Look through the data that follows and say how many of its lines contain "Pencere", giving the number only.

◆ ◆ ◆

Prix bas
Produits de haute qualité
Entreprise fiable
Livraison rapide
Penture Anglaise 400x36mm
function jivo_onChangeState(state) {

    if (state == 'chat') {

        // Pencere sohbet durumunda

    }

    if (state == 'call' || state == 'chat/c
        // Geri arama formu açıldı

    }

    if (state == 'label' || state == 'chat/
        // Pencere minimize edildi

◆ ◆ ◆

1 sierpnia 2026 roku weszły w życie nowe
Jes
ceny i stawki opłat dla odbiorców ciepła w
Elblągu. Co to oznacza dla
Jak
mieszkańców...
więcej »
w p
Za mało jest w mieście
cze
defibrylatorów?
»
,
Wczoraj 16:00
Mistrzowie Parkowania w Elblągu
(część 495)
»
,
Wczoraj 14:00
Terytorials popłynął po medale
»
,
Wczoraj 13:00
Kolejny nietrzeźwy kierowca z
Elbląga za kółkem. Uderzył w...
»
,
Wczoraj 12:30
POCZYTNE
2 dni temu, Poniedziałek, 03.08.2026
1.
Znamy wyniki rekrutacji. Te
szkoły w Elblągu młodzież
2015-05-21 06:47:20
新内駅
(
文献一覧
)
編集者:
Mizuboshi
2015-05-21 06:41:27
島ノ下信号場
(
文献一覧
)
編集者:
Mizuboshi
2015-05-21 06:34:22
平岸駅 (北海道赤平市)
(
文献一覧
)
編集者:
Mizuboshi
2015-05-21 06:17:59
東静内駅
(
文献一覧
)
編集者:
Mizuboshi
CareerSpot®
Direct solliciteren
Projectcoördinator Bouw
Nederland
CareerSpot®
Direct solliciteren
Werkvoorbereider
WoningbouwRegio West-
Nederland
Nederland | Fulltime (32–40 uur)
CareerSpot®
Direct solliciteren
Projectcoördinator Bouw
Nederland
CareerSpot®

◆ ◆ ◆

### Solution to this exercise
2